Janelle Monáe: The ArchAndroid
[The Wondaland Arts Society/Bad Boy]
Androids dream of eclectic funk on Atlanta ingénue’s debut
Janelle Monáe’s long-awaited debut album opens with the sounds of an orchestra tuning and some polite applause, then a sharp jab of strings, the rise of an ominous choir and flittering woodwinds. If you’re sitting in front of the computer you just bought the record on, dressed in sweats and a t-shirt, you might feel underdressed.
And rightly so: The ArchAndroid is a fully immersive, theatrical experience. It’s a near-perfect R&B album; hell, it’s a fantastic hip-hop, psychedelic, neo-soul, dance and orchestral album too. It’s hard to classify but harder to ignore, matching Monáe’s massive stylistic scope and ambition with endless melodies, can’t-help-but-smile jams and an all-star cast of guest artists, including Big Boi, Saul Williams, Deep Cotton and Of Montreal. The 18-track epic brings to mind Stevie Wonder’s Songs in the Key of Life; its stunning, sophisticated tunes spanning styles, speeds and sentiments, all tied together by a smorgasbord of artistic personalities.
From that moment in 2007 when Kansas City native Monáe introduced herself as an “alien from outer space / I’m a cyber girl without a face, a heart or a mind” (on “Violet Stars Happy Hunting” from her debut EP, Metropolis: Suite I of IV) it was clear she was more Bowie than Beyoncé. That EP was a tightly-wound funk-opera about an Alpha Platinum 9000 android on the run. Crafted under the tutelage of OutKast’s Big Boi, The ArchAndroid follows a different story (also loosely inspired by the dystopic 1927 silent film Metropolis) but matches the energy of her earlier set, popping and sparkling all the same. Like the best concept albums, the plot is evident but never gets in the way; the bubbling sugar-pop of numbers like “Wondaland,” an emotional android tale (“So inspired, you touch my wires, my supernova shining bright Hallelujah”), is easy to pick out and digest on its own.
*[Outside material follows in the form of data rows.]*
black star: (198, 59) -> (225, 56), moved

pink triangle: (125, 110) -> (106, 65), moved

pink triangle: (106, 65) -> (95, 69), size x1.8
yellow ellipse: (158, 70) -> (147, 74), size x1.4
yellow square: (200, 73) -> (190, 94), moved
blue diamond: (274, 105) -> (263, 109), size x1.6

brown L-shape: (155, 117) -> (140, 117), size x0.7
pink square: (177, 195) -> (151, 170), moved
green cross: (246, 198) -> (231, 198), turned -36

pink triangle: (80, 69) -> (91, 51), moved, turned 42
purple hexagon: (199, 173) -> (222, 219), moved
Where Suite I featured brassy future-funk throughout, The ArchAndroid‘s shape-shifting melodies are the equivalent of splatter art. Monáe is careful to work her way up to her more outré moments; after the orchestral opener “Overture II,” ArchAndroid’s first three songs are an easy transition from Suite I’s theatrics. “Dance or Die” is tense, propulsive hip-hop with a spidery bassline and hushed vocals from fellow freak Saul Williams; “Faster” and “Locked Inside” continue the quick, skittering funk. But then “Cold War” hits like a lit match at a fireworks stand: It’s her very own “Hey Ya!” moment, a simple and catchy burst of energy likely to inspire more dance-tantrums than smooth moves.
At the album’s halfway point, Monáe knows she’s got you hooked, so it’s time to get weird. “Oh Maker” pairs vintage Mariah Carey-style crowing with playful, bouncing music. It’s followed by “Come Alive (The War of the Roses),” an abrasive punk-guitar freak out; Monáe plays a great Iggy, screaming like a banshee about “dancing in a dungeon every Monday night like a schizo running wild.” A collaboration with Of Montreal on “Make The Bus” is the album’s only notable misstep. The hyperactive disco song isn’t exactly gag-worthy, but it’s lacking a crucial ingredient: Janelle Monáe. Of Montreal fromtman Kevin Barnes wrote the tune, giving it his band’s trademark jittery, spastic syncopation instead of Monáe’s soulful funk swagger. It’s mixtape fodder on an otherwise perfectly assembled album.
The ArchAndroid is especially impressive for how early it arrives in Monáe’s career. OutKast’s similarly ambitious Speakerboxx/The Love Below came almost a decade after their debut; Stevie Wonder had recorded almost 20 albums before his mind exploded into Key of Life. Monáe may be an alien or an android, but if this is just the beginning, she may wind up a legend.